There has probably never been a conductor who has had a greater influence on the world’s political history than Richard Wagner through Hitler. They had many things in common: Wagner wanted to become a politician, and Hitler wanted to become an artist. It was due to Wagner that in his younger years Hitler endeavored to write a Wagnerian opera, Wieland the Smith, an opera that Wagner had started but never finished.
In the 1930s, Hitler’s obsession with Wagner inspired him to initiate a formal prohibition and destruction of all degenerate art (Entartete Kunst), which was not in accordance with the Wagnerian aesthetics and canon, as Hitler understood it. In addition to Jewish authors and others who were not in favor of the regime, the prohibition affected the whole of avant-garde and modernism, and in music (Entartete Musik) all of jazz, primarily due to its “primitive” African-American roots.

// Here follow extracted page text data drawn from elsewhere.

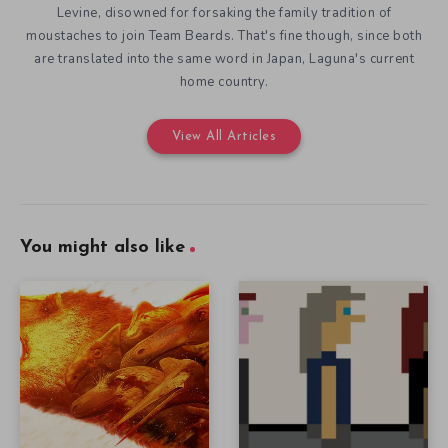
Levine, disowned for forsaking the family tradition of
moustaches to join Team Beards. That's fine though, since both
are translated into the same word in Japan, Laguna's current
home country.
View All Articles
You might also like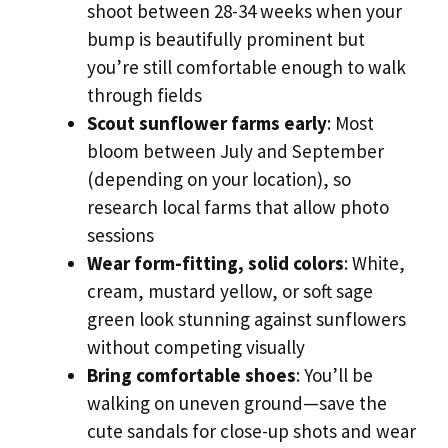
shoot between 28-34 weeks when your
bump is beautifully prominent but
you’re still comfortable enough to walk
through fields
Scout sunflower farms early
: Most
bloom between July and September
(depending on your location), so
research local farms that allow photo
sessions
Wear form-fitting, solid colors
: White,
cream, mustard yellow, or soft sage
green look stunning against sunflowers
without competing visually
Bring comfortable shoes
: You’ll be
walking on uneven ground—save the
cute sandals for close-up shots and wear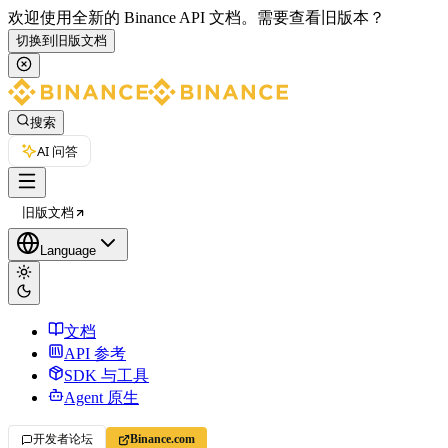
欢迎使用全新的 Binance API 文档。
需要查看旧版本？
切换到旧版文档
搜索
AI 问答
旧版文档
Language
文档
API 参考
SDK 与工具
Agent 原生
开发者论坛
Binance.com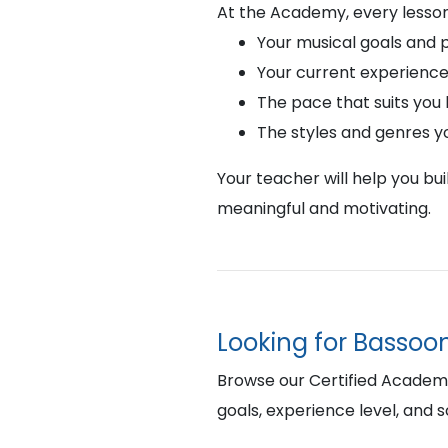
At the Academy, every lesson
Your musical goals and 
Your current experience
The pace that suits you
The styles and genres y
Your teacher will help you bu
meaningful and motivating.
Looking for Bassoo
Browse our Certified Academy 
goals, experience level, and 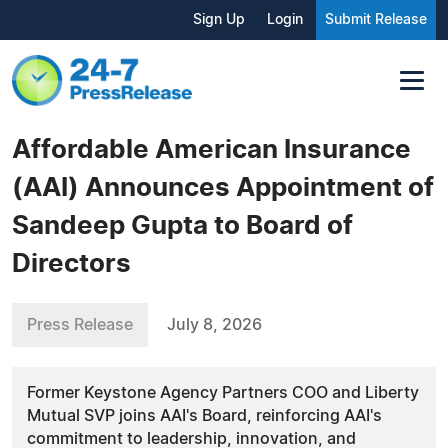
Sign Up
Login
Submit Release
Affordable American Insurance
(AAI) Announces Appointment of
Sandeep Gupta to Board of
Directors
Press Release
July 8, 2026
Former Keystone Agency Partners COO and Liberty
Mutual SVP joins AAI's Board, reinforcing AAI's
commitment to leadership, innovation, and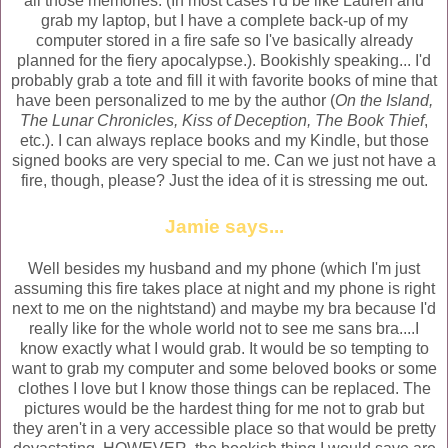
all those memories. (In most cases I'd be like Lauren and
grab my laptop, but I have a complete back-up of my
computer stored in a fire safe so I've basically already
planned for the fiery apocalypse.). Bookishly speaking... I'd
probably grab a tote and fill it with favorite books of mine that
have been personalized to me by the author (
On the Island,
The Lunar Chronicles, Kiss of Deception, The Book Thief
,
etc.). I can always replace books and my Kindle, but those
signed books are very special to me. Can we just not have a
fire, though, please? Just the idea of it is stressing me out.
Jamie
says...
Well besides my husband
and my phone (which
I'm just
assuming this fire takes place at night and my phone is right
next to me on the nightstand) and maybe my bra
because
I
'd
really like for the whole world not to see me sans bra
....I
know exactly what I would
grab. It would be so tempting to
want to grab my computer and some beloved books or
some
clothes I lov
e but I know those things can be replaced. The
pictures would be the hardest thing for me not to grab but
they aren't in a ver
y accessible place so that would be pretty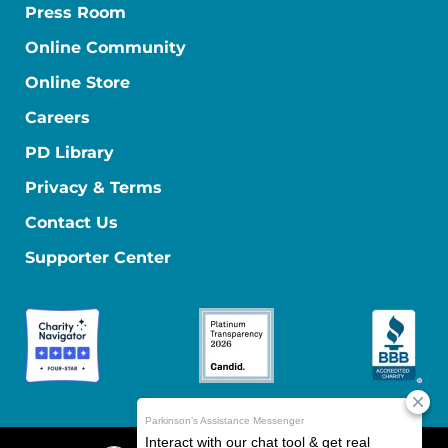
Press Room
Online Community
Online Store
Careers
PD Library
Privacy & Terms
Contact Us
Supporter Center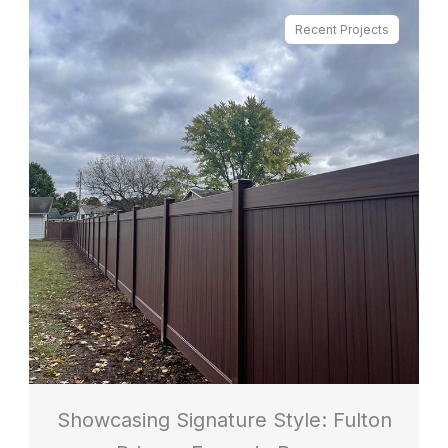
Recent Projects
Showcasing Signature Style: Fulton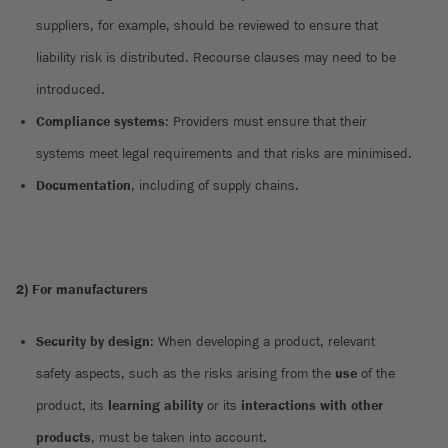
suppliers, for example, should be reviewed to ensure that
liability risk is distributed. Recourse clauses may need to be
introduced.
Compliance systems
: Providers must ensure that their
systems meet legal requirements and that risks are minimised.
Documentation
, including of supply chains.
2) For manufacturers
Security by design
: When developing a product, relevant
safety aspects, such as the risks arising from the
use
of the
product, its
learning ability
or its
interactions with other
products
, must be taken into account.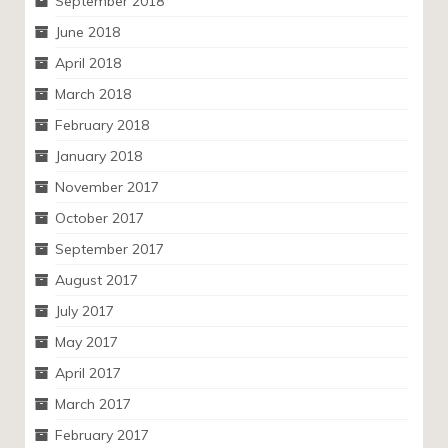
September 2018
June 2018
April 2018
March 2018
February 2018
January 2018
November 2017
October 2017
September 2017
August 2017
July 2017
May 2017
April 2017
March 2017
February 2017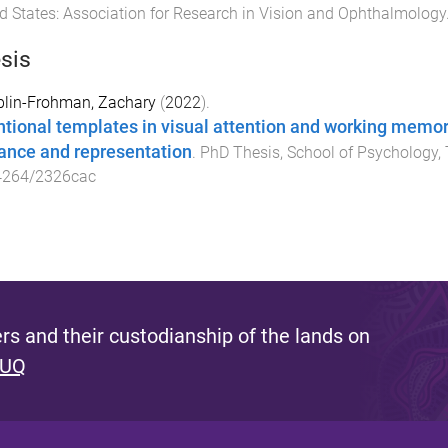
d States
:
Association for Research in Vision and Ophthalmology
sis
lin-Frohman, Zachary
(
2022
).
ntional templates in visual attention and working memory
ance and representation
.
PhD Thesis
,
School of Psychology
,
4264/2326cac
s and their custodianship of the lands on
 UQ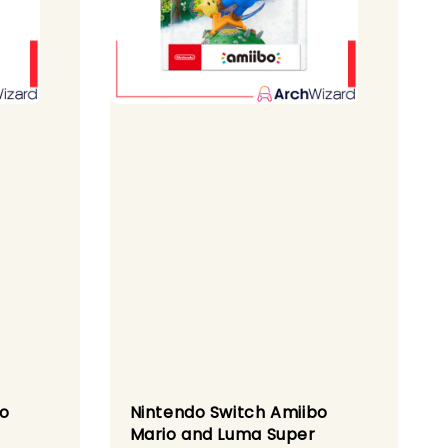
bo
Nintendo Switch Amiibo
Mario and Luma Super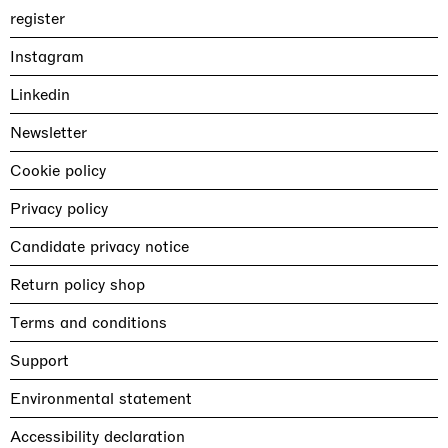
register
Instagram
Linkedin
Newsletter
Cookie policy
Privacy policy
Candidate privacy notice
Return policy shop
Terms and conditions
Support
Environmental statement
Accessibility declaration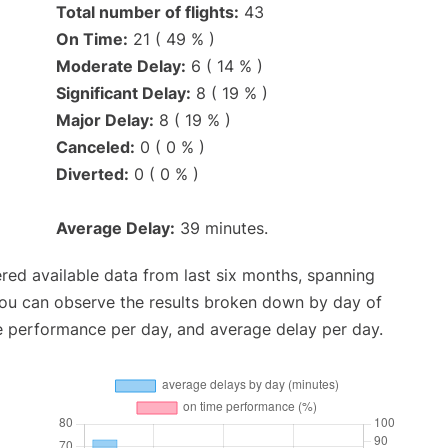
Total number of flights:
43
On Time:
21 ( 49 % )
Moderate Delay:
6 ( 14 % )
Significant Delay:
8 ( 19 % )
Major Delay:
8 ( 19 % )
Canceled:
0 ( 0 % )
Diverted:
0 ( 0 % )
Average Delay:
39 minutes.
red available data from last six months, spanning
you can observe the results broken down by day of
e performance per day, and average delay per day.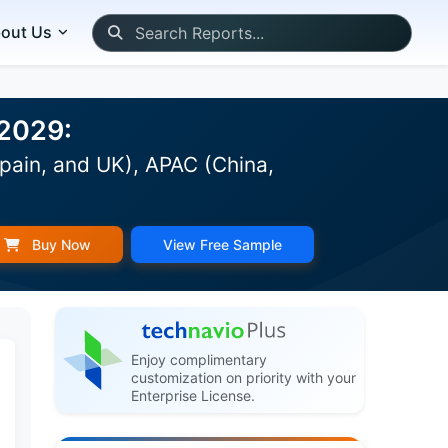
out Us
-2029:
pain, and UK), APAC (China,
Buy Now
View Free Sample
Enjoy complimentary
customization on priority with your
Enterprise License.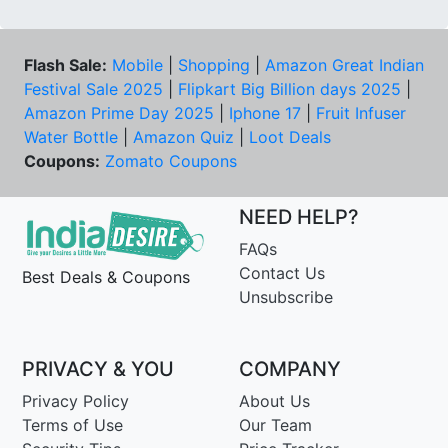
Flash Sale:
Mobile
|
Shopping
|
Amazon Great Indian
Festival Sale 2025
|
Flipkart Big Billion days 2025
|
Amazon Prime Day 2025
|
Iphone 17
|
Fruit Infuser
Water Bottle
|
Amazon Quiz
|
Loot Deals
Coupons:
Zomato Coupons
NEED HELP?
FAQs
Contact Us
Best Deals & Coupons
Unsubscribe
PRIVACY & YOU
COMPANY
Privacy Policy
About Us
Terms of Use
Our Team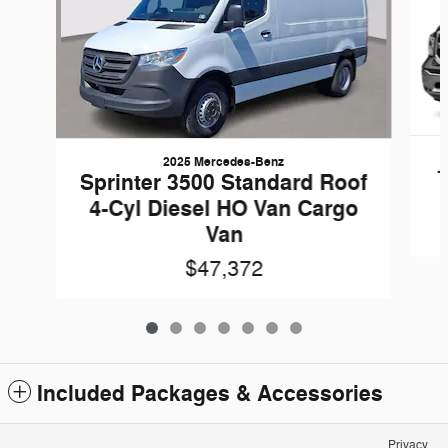
2025 Mercedes-Benz
1
Sprinter 3500 Standard Roof
4-Cyl Diesel HO Van Cargo
Van
$47,372
Included Packages & Accessories
Privacy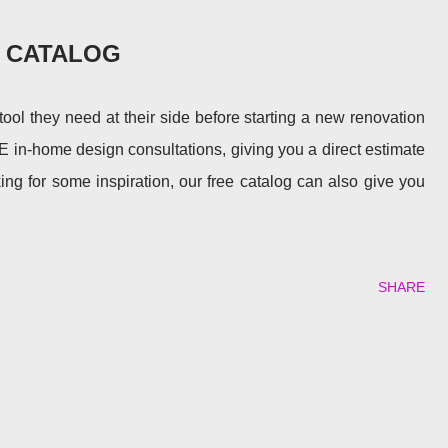
E CATALOG
l they need at their side before starting a new renovation
E in-home design consultations, giving you a direct estimate
king for some inspiration, our free catalog can also give you
SHARE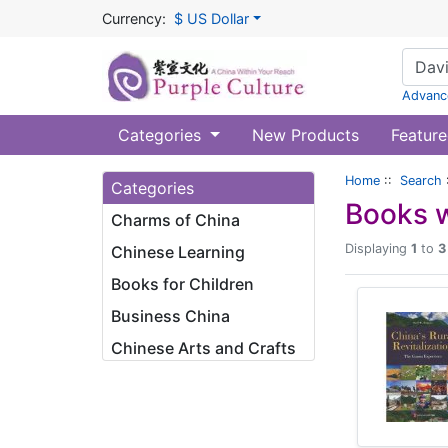
Currency:
$ US Dollar
Advanc
Categories
New Products
Feature
Home
::
Search
Categories
Books w
Charms of China
Displaying
1
to
3
Chinese Learning
Books for Children
Business China
Chinese Arts and Crafts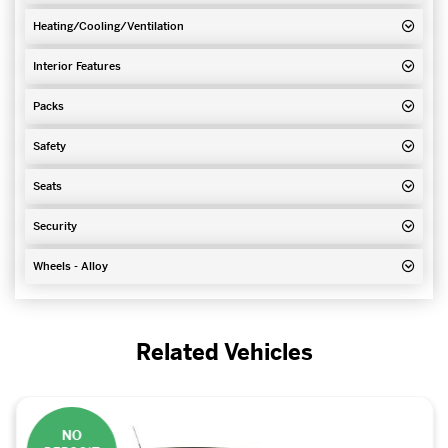
Heating/Cooling/Ventilation
Interior Features
Packs
Safety
Seats
Security
Wheels - Alloy
Related Vehicles
NO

In 1932, while in one of his ‘Wagnerian’ meditations on power, pleasure, work, and the economy, Hitler also sketched the first outline of the automobile that later came to be known as the ‘people’s car’. In his efforts to modernize Germany he was inspired by the American automobile producer Henry Ford. In order to reduce unemployment in the Reich and build modern infrastructure, he developed a public works program by constructing the worlds first super roads – the German Autobahn. With the objective of halting the recession and stimulating German industry, he wanted to develop a car which the average German could afford. The work order for the prototype was awarded to Ferdinand Porsche in 1934. Soon after that, the Porsche 60, which was launched publicly under the official name the KdF–Wagen (Kraft durch Freude – ‘power through pleasure’). Subsequently it gained the name Volks–Wagen, or Käfer (Beetle). In this manner a new, modern German automobile brand began to develop, and the construction of the first Volkswagen plant was entrusted to the German Labour Front (DAF). After the Second World War, the Beetle actually became the most popular people’s car in the world. In the 1960s it became a cult object, a pop icon, a symbol of freedom and modernity, and the Volkswagen brand became the basis and model for the rest of the automobile industry.